§ Exercise directions: Copy every line of the following data that includes the string "Leder".

* * * * *

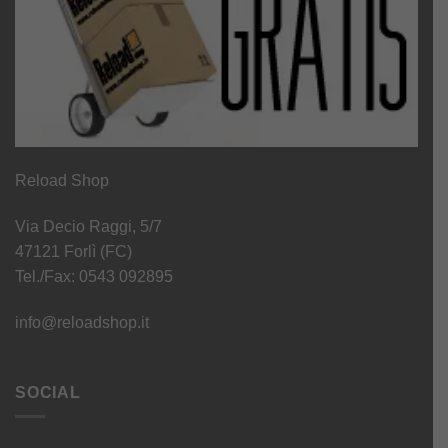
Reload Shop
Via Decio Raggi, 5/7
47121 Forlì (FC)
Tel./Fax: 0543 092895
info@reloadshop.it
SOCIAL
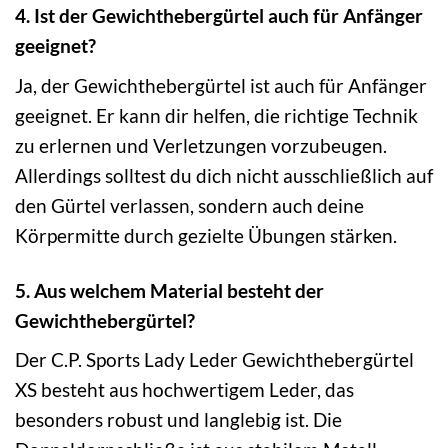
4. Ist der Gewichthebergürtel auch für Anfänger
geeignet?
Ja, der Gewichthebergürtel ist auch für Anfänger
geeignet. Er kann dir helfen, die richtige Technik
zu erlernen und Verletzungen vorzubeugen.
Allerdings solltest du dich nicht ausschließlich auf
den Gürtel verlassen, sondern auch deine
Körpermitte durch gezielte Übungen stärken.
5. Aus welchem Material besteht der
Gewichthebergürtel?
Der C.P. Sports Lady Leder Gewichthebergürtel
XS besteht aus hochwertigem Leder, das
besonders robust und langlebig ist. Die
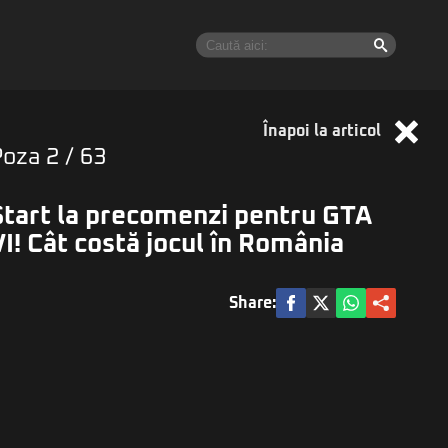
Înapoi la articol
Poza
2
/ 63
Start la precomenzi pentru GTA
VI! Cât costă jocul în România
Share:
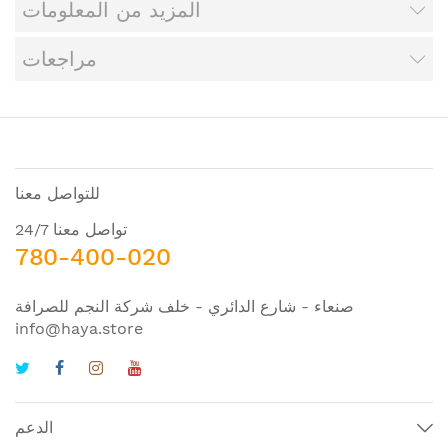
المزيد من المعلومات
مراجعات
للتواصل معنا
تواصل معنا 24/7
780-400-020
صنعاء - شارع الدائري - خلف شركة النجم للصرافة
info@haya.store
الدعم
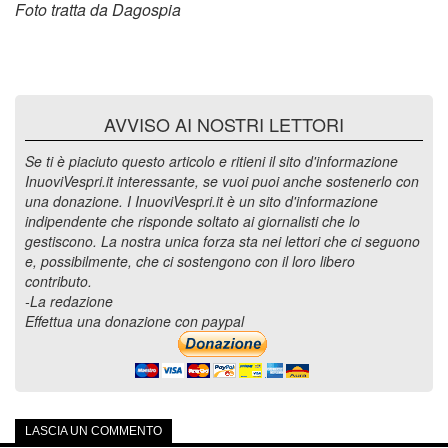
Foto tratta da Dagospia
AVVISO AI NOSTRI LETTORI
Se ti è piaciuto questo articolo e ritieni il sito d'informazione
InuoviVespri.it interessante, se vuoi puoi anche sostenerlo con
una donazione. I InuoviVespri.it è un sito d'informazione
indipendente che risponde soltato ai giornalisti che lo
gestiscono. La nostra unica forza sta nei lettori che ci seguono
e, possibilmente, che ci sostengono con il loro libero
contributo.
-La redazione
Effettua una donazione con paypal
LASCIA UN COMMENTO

* * * * *

§ The completed task:
Der C.P. Sports Lady Leder Gewichthebergürtel
XS besteht aus hochwertigem Leder, das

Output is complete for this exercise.